We are living in very exciting times -- at long last, we've broken the stranglehold that a variety of silly Blank Slate theories have held on the arts, humanities, and social sciences. To some, this may sound strange, but things have decisively changed within the past 10 years, and these so-called theories are now moribund....
He then charts the incidence of use of various buzzwords [examples: "social construction", "psychoanalysis", "postmodern", "marxist", etc.] associated with these theories in academic journals. Two points leap out from his analysis.

First, there was a precipitous decline in the use of these terms in the 1990's.

[A]side from Marxism, which peaked in 1988, and social constructionism, which declined starting in 2002 *, the others began to fall from roughly 1993 to 1998. It is astonishing that such a narrow time frame saw the fall of fashions that varied so much in when they were founded. Marxism, psychoanalysis, and feminism are very old compared to deconstruction or postmodernism, yet it was as though during the 1990s an academia-wide clean-up swept away all the bullshit, no matter how long it had been festering there.
I noted this at the time and ascribed it to the collapse of the Soviet Union and a consequent decline in the attractiveness of Marxism, which seemed to me to underlay the victimological approach that characterized all of these theories, but the "Agnostic" article points out that the appeal of Marxism began to decline as early as the 1980's when the Soviet Empire was still intact.

I tend to apply a functionalist analysis to intellectual history -- ideas tend to persist and flourish if they serve a function for the broader society and its institutions. They cease to have appeal once they become dysfunctional. The mid-twentieth century expansion of the social sciences, for instance, served the interests of the national security state as well as providing a vehicle for the rise of a new elite (the self-styled "best and the brightest") that based its claims to authority in academic credentials. The rise of ethnic, feminist, and gay studies served the interests of the various "liberation movements" (power grabs) that emerged in post-war America by providing them with grievance narratives that sustained a sense of group cohesion as well as a rationale for their claims to privilege and power. The apotheosis of Abraham Lincoln and Franklin Roosevelt served the interests of the Republican and Democratic Parties respectively.

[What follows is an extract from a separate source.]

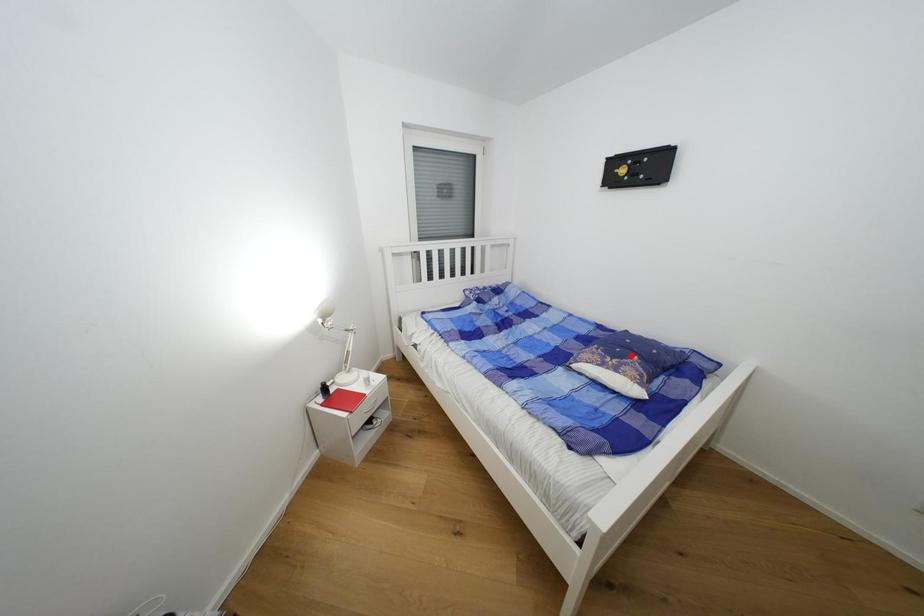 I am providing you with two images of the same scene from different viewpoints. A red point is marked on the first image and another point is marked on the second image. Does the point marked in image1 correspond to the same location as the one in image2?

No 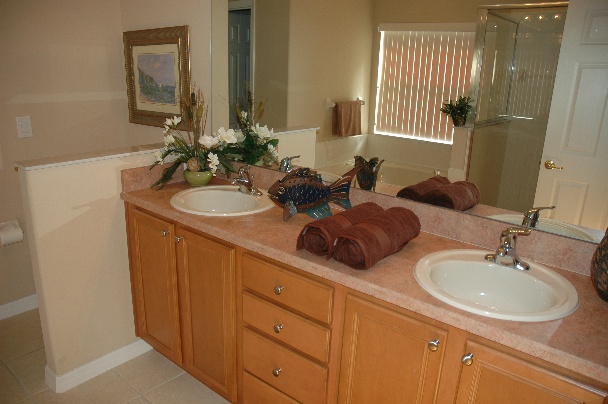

"Agnostic" points to two exceptions to the general collapse of theory. These are "Orientalism" and "post-colonialism" both of which have obvious utility for opponents of American foreign policy. Because powerful groups find these ideas congenial and useful they survive while other theories are abandoned. This perspective suggests that the general collapse of theory came about because they are no longer useful to powerful political and social interest groups. "Agnostic" does not develop this idea, nor will I at this time, but it is something that I plan to think about.